Cloe puso sus pies sobre el suelo, luego se dirigió a su hermano nuevamente y le tocó el hombro.
— Todo esto va a terminar, confía en mí.
Evan sonrió al ver la confianza de su hermana. Por un momento, pensó en Kletos. ¿Qué sería de él?
La última vez en que lo había visto había sido en el palacio. Antes de que partiera a la expedición encomendada por Heleno.
— Hubiera querido que fuera de otra forma — murmuró.
— ¿Qué cosa? — preguntó Cloe.
— Tener lugar en esta misión. Ir a buscar la espada de Eaco.
— Pero eres muy importante, nos salvaste a muchas de las mujeres que estábamos cautivas y nos estás dirigiendo a un lugar seguro. Al hogar de los lapitas. Eres tan importante, como Kletos, como Moloso.
Las palabras de Cloe sonaron tan alentadoras para Evan.
— Perdón hermana, es que tenía tantos deseos de tener un lugar — dijo —, no pude ir con nuestro padre a Troya. Mi nombre hubiera sido tan reconocido como el de Aquiles y Patroclo.

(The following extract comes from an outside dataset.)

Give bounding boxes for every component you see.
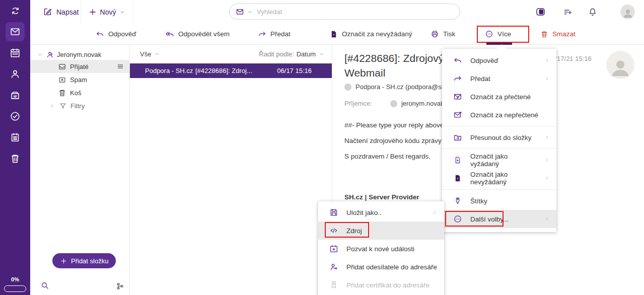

— Eres ambicioso, hermano, y está bien tener un poco de ambición, te hace lograr lo que quieres — respondió Cloe —. Pero no dejes que eso te afecte, ni que se adueñe de ti. Consigue lo que quieres, pero por las buenas. No seas como los héroes de nuestro pasado. Ellos terminaron mal por culpa de su ambición.
El la besó en la frente.
El camino siguió hasta que llegaron a un campamento en medio del bosque.
Al parecer, era unos viajeros. O tal vez nómades.
— Mucho cuidado — dijo Evan —, no sea que nos salgan con sorpresas.
Dijo adentrándose más en el asentamiento.
De pronto, alguien lo contuvo por detrás y le apuntó en el cuello con una daga. Timmo desenvainó su espada, pero otro soldado lo apresó.
Otro grupo de soldados rodearon a Cloe y a las demás mujeres apuntándolas con lanzas.
En seguida, se hizo presente un hombre montado sobre un caballo. Tenía porte de líder.
— Miren nada más… — dijo con un tono altanero —… Evan, el traidor.
Evan lo miró fijamente. Tenía en frente, a alguien a quien no había visto. No lo había visto en años, desde que había partido en su viaje de negocios, pero aun así lo reconocía. Era imposible olvidar aquel rostro pálido, y la menuda barba castaña clara que con el tiempo iba perdiendo su color hasta volverse del color de la nieve.
— Tanto tiempo sin vernos… — murmuró —… Filipus, el granjero.
Filipus echó una mirada altanera.
— Solo por ser hijo de quien eres, te dejaré pasar lo que hiciste. Además, rescataste a todas las doncellas cautivas.